Läßt sich für die neuzeitliche Vergangenheit Brakes noch ein recht genaues Bild erstellen, so trifft man bei der Erforschung der mittelalterlichen Geschichte schon auf erhebliche Schwierigkeiten. Die wenigen erhaltenen Urkunden, von denen die ältesten aus dem Beginn des 14. Jahrhunderts stammen, lassen den Schluß zu, daß Brake zu dieser Zeit nur eine kleine bäuerliche Ansiedlung war, die lediglich fünf Höfe umfaßte: Die beiden Höfe Nr. 1 und Nr. 2, den Oberen Hof und den Niederen Hof, die als die Meierhöfe der Burg anzusehen sind und den zur Kirche gehörenden Wemhof. Wann allerdings Brake entstanden ist, darüber gibt uns kein schriftliches Zeugnis Auskunft.

Dennoch gibt es Hinweise, die für eine recht frühe Besiedlung des Braker Gebietes sprechen. Bei Ausschachtungsarbeiten wurden unter den Mauern des Braker Schlosses die Fundamente einer bedeutenden mittelalterlichen Burganlage freigelegt, die vermutlich schon im 12.Jahrhundert bestanden hat. Nun setzt aber eine Burganlage bereits bestehende Ansiedlungen in der näheren Umgebung voraus. Zum einen benötigte der Burgherr leibeigene Bauern, die ihm landwirtschaftliche Erträge sichern konnten, zum andern bot eine nahegelegene Burg den Bewohnern der Dörfer den besten Schutz in Kriegszeiten. So ist die Möglichkeit nicht auszuschließen, daß der Ursprung Brakes bereits in das 12. Jahrhundert zurückreicht.

Die einigermaßen gesicherte Geschichte des Dorfes beginnt aber erst mit der Datierung des ältesten Gebäudes Brakes - der Kirche.

Höhenschnitt durch die Braker Kirche


Die Mittelalterliche Geschichte

Die Kirche bildete den geographischen Mittelpunkt der ersten kleinen Ansiedlung. Um den Kirchplatz mit dem Friedhof, der mit einer hohen Mauer umgeben ist, finden sich die ältesten Höfe des Ortes.
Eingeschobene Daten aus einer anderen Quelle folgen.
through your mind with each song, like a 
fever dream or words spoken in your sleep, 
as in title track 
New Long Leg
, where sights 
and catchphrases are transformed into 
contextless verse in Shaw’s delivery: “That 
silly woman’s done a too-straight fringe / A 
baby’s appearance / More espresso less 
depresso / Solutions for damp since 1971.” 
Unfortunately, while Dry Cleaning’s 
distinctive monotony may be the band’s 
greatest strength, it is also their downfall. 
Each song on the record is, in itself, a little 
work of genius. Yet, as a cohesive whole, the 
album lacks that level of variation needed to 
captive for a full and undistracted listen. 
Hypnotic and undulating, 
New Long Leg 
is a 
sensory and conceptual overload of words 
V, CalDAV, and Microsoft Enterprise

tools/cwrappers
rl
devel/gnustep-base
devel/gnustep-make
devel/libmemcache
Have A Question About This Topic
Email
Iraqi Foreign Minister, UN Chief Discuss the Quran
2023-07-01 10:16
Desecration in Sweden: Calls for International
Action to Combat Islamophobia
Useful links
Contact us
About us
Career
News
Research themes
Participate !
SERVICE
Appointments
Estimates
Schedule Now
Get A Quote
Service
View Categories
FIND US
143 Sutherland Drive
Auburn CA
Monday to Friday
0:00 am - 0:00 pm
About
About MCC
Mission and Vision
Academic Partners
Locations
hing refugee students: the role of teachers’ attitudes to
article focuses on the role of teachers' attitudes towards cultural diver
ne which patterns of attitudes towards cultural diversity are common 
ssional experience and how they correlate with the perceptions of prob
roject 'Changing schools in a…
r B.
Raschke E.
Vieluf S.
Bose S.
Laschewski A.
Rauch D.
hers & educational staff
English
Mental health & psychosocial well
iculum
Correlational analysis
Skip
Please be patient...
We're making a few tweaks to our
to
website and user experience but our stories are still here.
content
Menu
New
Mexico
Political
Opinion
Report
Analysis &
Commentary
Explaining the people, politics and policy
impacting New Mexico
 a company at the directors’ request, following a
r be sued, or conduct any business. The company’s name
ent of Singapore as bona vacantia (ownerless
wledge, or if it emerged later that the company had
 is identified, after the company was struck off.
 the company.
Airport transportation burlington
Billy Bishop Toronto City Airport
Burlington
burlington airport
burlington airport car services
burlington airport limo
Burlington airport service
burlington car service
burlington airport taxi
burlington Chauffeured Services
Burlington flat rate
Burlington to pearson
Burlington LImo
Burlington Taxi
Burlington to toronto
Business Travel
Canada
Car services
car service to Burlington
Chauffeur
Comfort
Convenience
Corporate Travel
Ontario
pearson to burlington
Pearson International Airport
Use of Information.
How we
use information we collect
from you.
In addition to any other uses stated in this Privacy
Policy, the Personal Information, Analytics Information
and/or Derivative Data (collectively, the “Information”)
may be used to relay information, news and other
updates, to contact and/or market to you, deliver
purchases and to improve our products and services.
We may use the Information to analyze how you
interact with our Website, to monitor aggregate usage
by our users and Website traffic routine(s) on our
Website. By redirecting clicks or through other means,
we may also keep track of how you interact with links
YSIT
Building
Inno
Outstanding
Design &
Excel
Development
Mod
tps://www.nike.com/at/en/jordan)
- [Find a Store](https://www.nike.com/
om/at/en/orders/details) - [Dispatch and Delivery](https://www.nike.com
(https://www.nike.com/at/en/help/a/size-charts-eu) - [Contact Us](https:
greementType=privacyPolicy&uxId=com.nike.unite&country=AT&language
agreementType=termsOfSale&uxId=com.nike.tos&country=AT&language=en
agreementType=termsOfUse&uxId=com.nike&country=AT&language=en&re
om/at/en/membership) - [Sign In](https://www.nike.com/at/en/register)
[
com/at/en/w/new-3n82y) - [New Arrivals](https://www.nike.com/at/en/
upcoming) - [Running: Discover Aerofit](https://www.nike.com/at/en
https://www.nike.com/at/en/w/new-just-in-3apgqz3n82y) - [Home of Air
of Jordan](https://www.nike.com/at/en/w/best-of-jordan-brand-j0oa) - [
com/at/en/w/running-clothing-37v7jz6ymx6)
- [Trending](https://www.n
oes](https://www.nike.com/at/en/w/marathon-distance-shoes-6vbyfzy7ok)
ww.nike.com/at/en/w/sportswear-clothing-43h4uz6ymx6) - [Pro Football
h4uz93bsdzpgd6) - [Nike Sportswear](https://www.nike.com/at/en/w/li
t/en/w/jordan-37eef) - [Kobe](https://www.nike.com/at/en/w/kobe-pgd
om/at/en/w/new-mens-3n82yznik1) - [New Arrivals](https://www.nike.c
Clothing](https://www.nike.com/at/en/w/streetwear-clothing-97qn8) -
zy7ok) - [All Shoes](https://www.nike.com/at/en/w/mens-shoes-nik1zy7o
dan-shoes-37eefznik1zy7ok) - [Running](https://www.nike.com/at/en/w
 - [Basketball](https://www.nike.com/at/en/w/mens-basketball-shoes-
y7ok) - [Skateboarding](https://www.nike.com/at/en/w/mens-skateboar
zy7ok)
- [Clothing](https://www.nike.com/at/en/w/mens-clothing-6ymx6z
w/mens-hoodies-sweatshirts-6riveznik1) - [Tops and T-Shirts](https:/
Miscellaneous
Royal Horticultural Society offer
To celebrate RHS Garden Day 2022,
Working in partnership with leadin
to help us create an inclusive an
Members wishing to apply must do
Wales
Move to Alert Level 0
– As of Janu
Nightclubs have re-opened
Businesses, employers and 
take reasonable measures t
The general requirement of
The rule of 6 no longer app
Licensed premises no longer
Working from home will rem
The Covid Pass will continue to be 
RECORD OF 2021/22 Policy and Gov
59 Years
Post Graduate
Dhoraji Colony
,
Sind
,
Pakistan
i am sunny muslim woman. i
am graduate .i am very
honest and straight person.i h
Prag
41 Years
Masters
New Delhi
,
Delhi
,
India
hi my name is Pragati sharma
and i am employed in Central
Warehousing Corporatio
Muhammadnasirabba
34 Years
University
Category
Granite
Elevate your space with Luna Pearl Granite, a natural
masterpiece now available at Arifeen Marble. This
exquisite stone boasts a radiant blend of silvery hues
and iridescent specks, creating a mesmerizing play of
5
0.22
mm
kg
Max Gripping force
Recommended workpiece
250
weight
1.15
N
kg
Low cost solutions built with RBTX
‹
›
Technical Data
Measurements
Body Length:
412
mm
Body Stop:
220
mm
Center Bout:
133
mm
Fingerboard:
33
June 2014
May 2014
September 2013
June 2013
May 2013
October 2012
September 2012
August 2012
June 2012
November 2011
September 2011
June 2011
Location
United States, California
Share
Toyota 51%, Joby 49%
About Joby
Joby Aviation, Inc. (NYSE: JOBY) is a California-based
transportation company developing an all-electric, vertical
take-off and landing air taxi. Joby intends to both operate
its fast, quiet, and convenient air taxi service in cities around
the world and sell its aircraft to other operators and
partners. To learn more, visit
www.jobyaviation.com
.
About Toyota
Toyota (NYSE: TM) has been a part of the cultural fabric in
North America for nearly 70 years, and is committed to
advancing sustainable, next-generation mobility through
Entsprechend der anfangs nur geringen Einwohnerzahl des Dorfes war auch die Kirche in ihrem Urzustand ein relativ kleiner Bau. Erst als im Laufe der Jahrhunderte die Gemeinde ständig anwuchs, veränderte auch die Kirche nach und nach ihr Gesicht, so daß ihre heutige Gestalt das Resultat einer jahrhundertelangen Entwicklung darstellt. Für eine Baugeschichte besteht nun die vordringliche Aufgabe darin, die Struktur der ursprünglichen Anlage zu rekonstruieren und zeitlich einzuordnen. Da uns über die Gründung der Kirche keinerlei Urkunden überliefert sind, besteht vorerst nur die Möglichkeit, den Baukörper selbst zu untersuchen und anhand von Bau und Zierformen Rückschlüsse auf die Entstehungszeit zu ziehen. Der symmetrische Aufbau des dreischiffigen Bauwerks kann auf den ersten Blick leicht zu der Annahme verleiten, die ganze Anlage sei in einem Stück geplant und errichtet worden. Wie an späterer Stelle noch erläutert wird, sind jedoch die Anbauten des Nord- und Südschiffes sowie des Chorraumes mit seinen Apsiden neuzeitlichen Bauperloden zuzuschreiben. Für eine Altersbestimmung können somit nur das Mittelschiff und der Turm herangezogen werden. Auf diese beiden Bauteile reduziert, ergibt sich als Ausgangssituation das Bild einer einschiffigen Kirche mit einem annähernd quadratischen Turm im Westen und dem daran in gleicher Breite anschließenden Kirchenschiff.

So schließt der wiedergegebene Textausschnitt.